殊不知薑是老的辣,又應該說這位老師真的挺敬業的,下一句就讓那女同學萎靡了,直接賴上了桌子,彷彿原先的活潑與調皮只是個假象。
「Hmm...on va finir à 12 heures et demie.(嗯...我們會在十二點半下課。)」說完,看了一眼身前皺起臉來的孩子們,又笑道:「Bon, on va discuter un sujet sur l'amour.(好了,我們要來討論一個關於愛情的主題)」頓了一會兒,又說:「Je crois que ça vous intéresse.(我想你們會很有興趣的)」才怪。
「我們有興趣的不是在這裡討論愛情好吧!」瑪歐娜幽幽地說道,語調有些哀怨,一副棄婦的樣子。要不是多席妮早就認識她了,還以為她被哪個不長眼的拋棄了呢!
「要是有對象就好了,還需要討論嗎?」瑪歐娜繼續嘟囔著。
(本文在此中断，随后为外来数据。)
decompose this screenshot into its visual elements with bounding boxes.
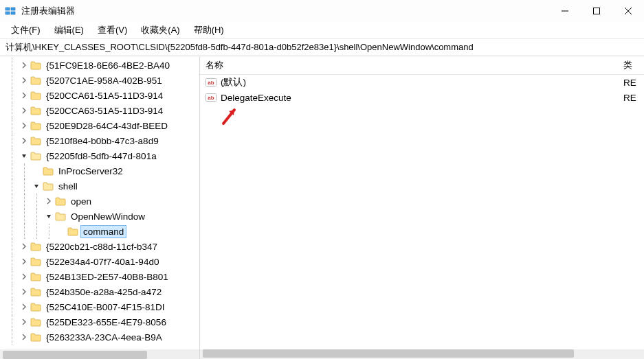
tree-item[interactable]: {520CCA63-51A5-11D3-914 xyxy=(0,103,199,118)
column-name[interactable]: 名称 xyxy=(206,59,623,71)
expander-icon[interactable] xyxy=(19,60,29,70)
tree-item-label: open xyxy=(69,196,93,207)
list-column-header[interactable]: 名称 类 xyxy=(200,56,644,75)
folder-icon xyxy=(67,227,78,236)
tree-item[interactable]: {5263233A-23CA-4eea-B9A xyxy=(0,329,199,345)
folder-icon xyxy=(30,332,41,342)
menubar: 文件(F) 编辑(E) 查看(V) 收藏夹(A) 帮助(H) xyxy=(0,22,644,39)
svg-text:ab: ab xyxy=(208,95,214,101)
tree-item[interactable]: {52205fd8-5dfb-447d-801a xyxy=(0,148,199,163)
value-row[interactable]: ab(默认)RE xyxy=(200,75,644,90)
folder-icon xyxy=(30,317,41,327)
value-list[interactable]: ab(默认)REabDelegateExecuteRE xyxy=(200,75,644,105)
tree-item-label: command xyxy=(81,226,126,238)
folder-icon xyxy=(30,302,41,312)
expander-icon[interactable] xyxy=(19,272,29,281)
expander-icon[interactable] xyxy=(44,196,54,206)
menu-file[interactable]: 文件(F) xyxy=(4,23,47,38)
tree-item-label: {524b350e-a28a-425d-a472 xyxy=(44,286,164,298)
tree-item[interactable]: {520E9D28-64C4-43df-BEED xyxy=(0,118,199,133)
expander-icon[interactable] xyxy=(32,181,41,191)
expander-icon[interactable] xyxy=(19,332,29,342)
tree-item-label: shell xyxy=(56,181,80,192)
menu-help[interactable]: 帮助(H) xyxy=(187,23,231,38)
expander-icon[interactable] xyxy=(19,302,29,312)
tree-item[interactable]: {524b350e-a28a-425d-a472 xyxy=(0,284,199,299)
folder-icon xyxy=(30,151,41,161)
arrow-annotation-icon xyxy=(221,106,241,128)
tree-item[interactable]: InProcServer32 xyxy=(0,163,199,178)
folder-icon xyxy=(55,196,66,206)
tree-item-label: {5210f8e4-b0bb-47c3-a8d9 xyxy=(44,135,161,147)
menu-view[interactable]: 查看(V) xyxy=(91,23,134,38)
svg-rect-2 xyxy=(11,8,15,10)
expander-icon[interactable] xyxy=(19,257,29,266)
folder-icon xyxy=(43,181,54,191)
folder-icon xyxy=(30,60,41,70)
list-hscrollbar[interactable] xyxy=(200,349,644,359)
folder-icon xyxy=(30,287,41,297)
window-controls xyxy=(549,0,644,22)
address-bar[interactable]: 计算机\HKEY_CLASSES_ROOT\CLSID\{52205fd8-5d… xyxy=(0,39,644,56)
tree-pane: {51FC9E18-6E66-4BE2-BA40{5207C1AE-958A-4… xyxy=(0,56,200,359)
tree-item[interactable]: command xyxy=(0,224,199,239)
menu-favorites[interactable]: 收藏夹(A) xyxy=(134,23,186,38)
maximize-button[interactable] xyxy=(581,0,612,22)
expander-icon[interactable] xyxy=(19,76,29,85)
svg-rect-3 xyxy=(11,12,15,14)
folder-icon xyxy=(30,121,41,130)
app-icon xyxy=(5,5,16,16)
minimize-button[interactable] xyxy=(549,0,581,22)
folder-icon xyxy=(30,257,41,266)
expander-icon[interactable] xyxy=(19,121,29,130)
expander-icon[interactable] xyxy=(19,136,29,146)
tree-item[interactable]: {524B13ED-2E57-40B8-B801 xyxy=(0,269,199,284)
tree-item[interactable]: OpenNewWindow xyxy=(0,209,199,224)
svg-rect-0 xyxy=(5,8,10,10)
expander-icon[interactable] xyxy=(19,151,29,161)
tree-item-label: {520E9D28-64C4-43df-BEED xyxy=(44,120,170,132)
value-row[interactable]: abDelegateExecuteRE xyxy=(200,90,644,105)
tree-item-label: {520CCA63-51A5-11D3-914 xyxy=(44,105,165,117)
tree-item[interactable]: {525DE323-655E-4E79-8056 xyxy=(0,314,199,329)
tree-item[interactable]: {5220cb21-c88d-11cf-b347 xyxy=(0,239,199,254)
tree-item[interactable]: {525C410E-B007-4F15-81DI xyxy=(0,299,199,314)
tree-view[interactable]: {51FC9E18-6E66-4BE2-BA40{5207C1AE-958A-4… xyxy=(0,56,199,349)
value-type: RE xyxy=(623,93,644,103)
tree-item[interactable]: {520CCA61-51A5-11D3-914 xyxy=(0,88,199,103)
expander-icon[interactable] xyxy=(19,91,29,100)
tree-item[interactable]: {5210f8e4-b0bb-47c3-a8d9 xyxy=(0,133,199,148)
main-area: {51FC9E18-6E66-4BE2-BA40{5207C1AE-958A-4… xyxy=(0,56,644,359)
menu-edit[interactable]: 编辑(E) xyxy=(47,23,91,38)
expander-icon[interactable] xyxy=(19,242,29,251)
expander-icon[interactable] xyxy=(19,106,29,115)
string-value-icon: ab xyxy=(206,92,216,103)
folder-icon xyxy=(30,136,41,146)
tree-item-label: {51FC9E18-6E66-4BE2-BA40 xyxy=(44,60,172,71)
tree-item[interactable]: open xyxy=(0,194,199,209)
folder-icon xyxy=(30,91,41,100)
folder-icon xyxy=(30,242,41,251)
close-button[interactable] xyxy=(612,0,644,22)
tree-item-label: {525C410E-B007-4F15-81DI xyxy=(44,301,167,313)
svg-rect-5 xyxy=(594,8,600,14)
folder-icon xyxy=(30,272,41,281)
tree-item-label: {520CCA61-51A5-11D3-914 xyxy=(44,90,165,102)
tree-hscrollbar[interactable] xyxy=(0,349,199,359)
folder-icon xyxy=(30,106,41,115)
svg-rect-1 xyxy=(5,12,10,14)
tree-item[interactable]: {5207C1AE-958A-402B-951 xyxy=(0,73,199,88)
tree-item[interactable]: shell xyxy=(0,178,199,194)
column-type[interactable]: 类 xyxy=(623,59,644,71)
expander-icon[interactable] xyxy=(19,287,29,297)
value-name: DelegateExecute xyxy=(221,93,623,103)
list-pane: 名称 类 ab(默认)REabDelegateExecuteRE xyxy=(200,56,644,359)
tree-item-label: {525DE323-655E-4E79-8056 xyxy=(44,316,168,328)
tree-item-label: {5207C1AE-958A-402B-951 xyxy=(44,75,164,86)
expander-icon[interactable] xyxy=(19,317,29,327)
tree-item[interactable]: {522e34a4-07f7-40a1-94d0 xyxy=(0,254,199,269)
tree-item-label: InProcServer32 xyxy=(56,165,125,177)
expander-icon[interactable] xyxy=(44,211,54,221)
tree-item[interactable]: {51FC9E18-6E66-4BE2-BA40 xyxy=(0,58,199,73)
folder-icon xyxy=(55,211,66,221)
她是想「談戀愛」,又不是想「談」戀愛。
「就是沒對象才有時間討論吧?」多席妮默默地說道。
「沒對象?」瑪歐娜挑了挑眉,一手輕輕摟住對方的肩膀,一手微微挑起多席妮的下巴,低著嗓子有些沙啞地說道:「Oh, ma belle, je peux vous offrir un verre ?(喔,我的美女,我有幸請您喝一杯嗎)」
為此,多席妮表示無奈,在她還沒來得及表示什麼之前,就聽見兩人身前傳來一道聲音。
「'Mademoiselle' est mieux que 'ma belle', parce que tu as utilisé 'vous'.(稱呼「小姐」會比「我的美女」好,因為妳用了「您」)」老先生不曉得什麼時候已經來到她們面前了。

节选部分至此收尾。